For years, I’ve had a running joke with my friend Sarah that we share everything except her husband, Jonathan. We have the same Business Manager, the same Personal Assistant, and our messages share a core belief: When you create a better life for yourself – living in alignment with your values and desires – whatever you’re out to do in the world flows with more ease. We’re definitely on the same wavelength.
When Sarah had her baby this year and made some big plans in her business, I was thrilled for her. Yet, because we share so much, I also started to wonder if the fact that my life and business weren’t unfolding in the same way at the same time meant that I was doing something wrong. For a hot minute, part of me felt jealous of how her life was flowing…
This is part 2 of a 2-part post about creating what you want this year.

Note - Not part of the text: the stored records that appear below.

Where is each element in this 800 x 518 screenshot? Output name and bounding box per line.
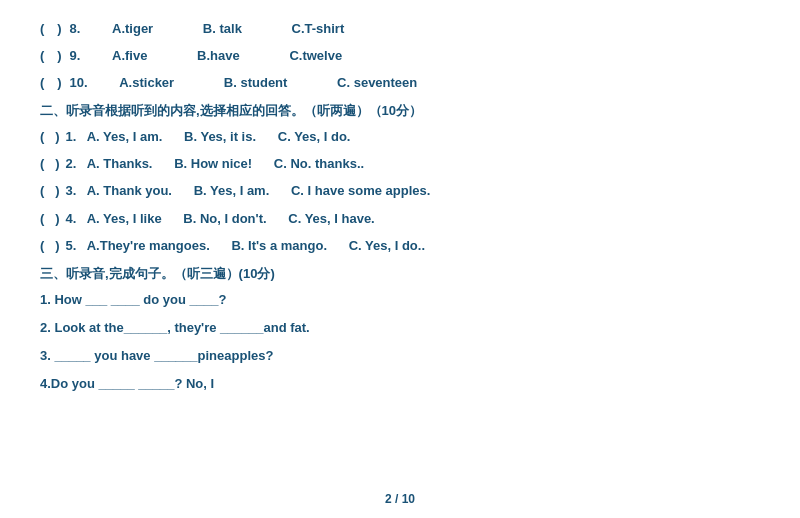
q10-options: 10. A.sticker B. student C. seventeen [70,72,446,94]
part2-section: 二、听录音根据听到的内容,选择相应的回答。（听两遍）（10分） ( ) 1. A… [40,102,760,256]
p2-q2-num: 2. [66,156,77,171]
p2-q3-line: ( ) 3. A. Thank you. B. Yes, I am. C. I … [40,180,760,202]
p2-q5-num: 5. [66,238,77,253]
q10-paren2: ) [57,72,61,94]
p2-q1-options: 1. A. Yes, I am. B. Yes, it is. C. Yes, … [66,126,351,148]
q9-options: 9. A.five B.have C.twelve [70,45,371,67]
q10-optB: B. student [224,72,288,94]
p2-q4-optC: C. Yes, I have. [288,211,374,226]
part3-header: 三、听录音,完成句子。（听三遍）(10分) [40,265,760,283]
part3-section: 三、听录音,完成句子。（听三遍）(10分) 1. How ___ ____ do… [40,265,760,395]
q10-optC: C. seventeen [337,72,417,94]
p2-q2-line: ( ) 2. A. Thanks. B. How nice! C. No. th… [40,153,760,175]
p2-q3-num: 3. [66,183,77,198]
p3-q1: 1. How ___ ____ do you ____? [40,289,760,311]
p2-q3-optB: B. Yes, I am. [194,183,270,198]
p2-q2-blank [44,153,55,175]
p2-q5-paren2: ) [55,235,59,257]
q10-line: ( ) 10. A.sticker B. student C. seventee… [40,72,760,94]
p2-q5-optA: A.They're mangoes. [87,238,210,253]
p2-q1-optA: A. Yes, I am. [87,129,163,144]
p2-q5-optB: B. It's a mango. [231,238,327,253]
q9-blank [46,45,57,67]
q9-optC: C.twelve [289,45,342,67]
p2-q1-blank [44,126,55,148]
q8-optC: C.T-shirt [292,18,345,40]
q10-paren: ( [40,72,44,94]
q9-line: ( ) 9. A.five B.have C.twelve [40,45,760,67]
p2-q1-optC: C. Yes, I do. [278,129,351,144]
p2-q3-optA: A. Thank you. [87,183,172,198]
p2-q3-options: 3. A. Thank you. B. Yes, I am. C. I have… [66,180,431,202]
part2-header: 二、听录音根据听到的内容,选择相应的回答。（听两遍）（10分） [40,102,760,120]
p2-q5-optC: C. Yes, I do.. [349,238,425,253]
p3-q3: 3. _____ you have ______pineapples? [40,345,760,367]
p2-q1-line: ( ) 1. A. Yes, I am. B. Yes, it is. C. Y… [40,126,760,148]
p2-q4-line: ( ) 4. A. Yes, I like B. No, I don't. C.… [40,208,760,230]
p2-q1-num: 1. [66,129,77,144]
q8-line: ( ) 8. A.tiger B. talk C.T-shirt [40,18,760,40]
p2-q4-paren2: ) [55,208,59,230]
p2-q3-paren2: ) [55,180,59,202]
p2-q4-optA: A. Yes, I like [87,211,162,226]
p2-q4-optB: B. No, I don't. [183,211,266,226]
p2-q5-blank [44,235,55,257]
q8-blank [46,18,57,40]
p2-q1-optB: B. Yes, it is. [184,129,256,144]
part1-section: ( ) 8. A.tiger B. talk C.T-shirt ( ) 9. … [40,18,760,94]
p2-q2-optB: B. How nice! [174,156,252,171]
q9-paren: ( [40,45,44,67]
q9-paren2: ) [57,45,61,67]
page-number: 2 / 10 [0,492,800,506]
q9-num: 9. [70,45,81,67]
q8-paren2: ) [57,18,61,40]
p2-q5-options: 5. A.They're mangoes. B. It's a mango. C… [66,235,425,257]
q8-optA-text: A.tiger [112,18,153,40]
p2-q2-optC: C. No. thanks.. [274,156,364,171]
p2-q5-line: ( ) 5. A.They're mangoes. B. It's a mang… [40,235,760,257]
q10-blank [46,72,57,94]
p3-q2: 2. Look at the______, they're ______and … [40,317,760,339]
page-container: ( ) 8. A.tiger B. talk C.T-shirt ( ) 9. … [0,0,800,518]
p2-q4-num: 4. [66,211,77,226]
p2-q4-blank [44,208,55,230]
p2-q3-optC: C. I have some apples. [291,183,430,198]
p2-q4-options: 4. A. Yes, I like B. No, I don't. C. Yes… [66,208,375,230]
q10-num: 10. [70,72,88,94]
q9-optA: A.five [112,45,147,67]
q8-options: 8. A.tiger B. talk C.T-shirt [70,18,373,40]
q9-optB: B.have [197,45,240,67]
q8-optB: B. talk [203,18,242,40]
p2-q3-blank [44,180,55,202]
p2-q2-optA: A. Thanks. [87,156,153,171]
p2-q2-options: 2. A. Thanks. B. How nice! C. No. thanks… [66,153,365,175]
p3-q4: 4.Do you _____ _____? No, I [40,373,760,395]
q8-paren: ( [40,18,44,40]
q10-optA: A.sticker [119,72,174,94]
p2-q1-paren2: ) [55,126,59,148]
q8-optA: 8. [70,18,81,40]
p2-q2-paren2: ) [55,153,59,175]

Part 1: Clearing space for goodness to flow (find it here)
Part 2: How to find your unique flow this year
We can easily look at someone else’s life and think “my life should look like hers”, then start trying to mold ourselves into their reality, instead of first investigating what most works with our unique flow. When we’re trying to force ourselves into someone else’s flow, we will always feel less-than, confused, frustrated and stuck.
What I had lost touch with was the fact that my life has its own, beautiful flow, and is unfolding in perfect alignment with my own soul’s timeline. My job is to embrace my pace. I simply needed to reconnect to my unique flow…
Right now for me, it’s just a few launches per year, supporting the 22 women in each 3-month Freedom Mastermind, and enjoying lots of time for adventure, rest, romance, and play. Fall and Spring are my busier seasons, and the rest of the year is more mellow. I travel a ton, mostly for pleasure, and spend lots of quality time with girlfriends. This is MY flow – how I feel most alive and in-service – and I love it.
Before I found my flow, I was a firehose. I felt like I was scrambling; constantly working and constantly feeling as if I could never get my head above water. I was a wreck, and it was wrecking my marriage, my financial and emotional stability, my health and my confidence. I had created a business to feel more free, and felt more shackled than ever.
HOW TO FIND YOUR UNIQUE FLOW:
1. Create a vision
How do you know where to take your next step if you don’t know where you’re going? Usually when we’re caught up in mini dramas about why life isn’t working out, it’s because we lack clarity about what we actually want, and we lack dedication to that vision.
Take a minute and look at the different areas of your life – time, play, vitality, spirituality, money, creativity, and contribution – and ask yourself: If things were how I wanted them be in this area of my life, how would it feel and what’s my ideal?
2. Explore your optimal rhythm
As women, we are literally guided by tides. Our hormones fluctuate with the lunar cycle, artfully linked with nature. Our physical bodies are not always in creation cycle, so our businesses shouldn’t be either. We need quiet time for rest and reflection. Using your body’s natural rhythm to chart the rhythm of your life and work is what my friend Alisa Vitti, author of WomanCode, calls this Embodied Time Management.
Begin by noticing your ideal flow over the year, months and each day at this time in your life, and trust that there’s nothing bad or wrong with your flow.
3. Map it out
So many of us get as far as exploring our ideals, but don’t ever make the changes needed to live into them. What good is it to know what you want but not take the necessary steps to create it? Especially if you keep saying “I don’t have time”, it’s time to map out what you want and make it happen, sister.
Start by mapping out your year, then your months, weeks, and ideal flow for each day. It won’t be perfect, but it will be a fantastic start and you can adjust as you go along. My former coach, Marie Forleo, used to say “If it’s not scheduled, it’s not real”.
4. Get support
If we could do all the things we want to on our own, we likely would’ve done them by now. Empowered planning is vital, but if you’ve found yourself slip-sliding when it comes to working your plans and honoring your flow, it’s probably time to get some outside help. Every highly effective person I know has a team of supporters to help them stay aligned and accountable.
Consider what you’d want from a support system, and give yourself (and those you help and serve) the gift of this consistent, solid foundation.
I am so guilty of this; trying to mold myself to someone else’s reality. It never works. And yet, I still have to constantly stop myself from doing this. What has helped me is mapping it out, which you mentioned. I have to organize my mind and figure out what I want, what I can personally offer to my clients and others around me, and where I want to be. This step is one that I have to do constantly as things change; I change. Thanks for the post and the reminder.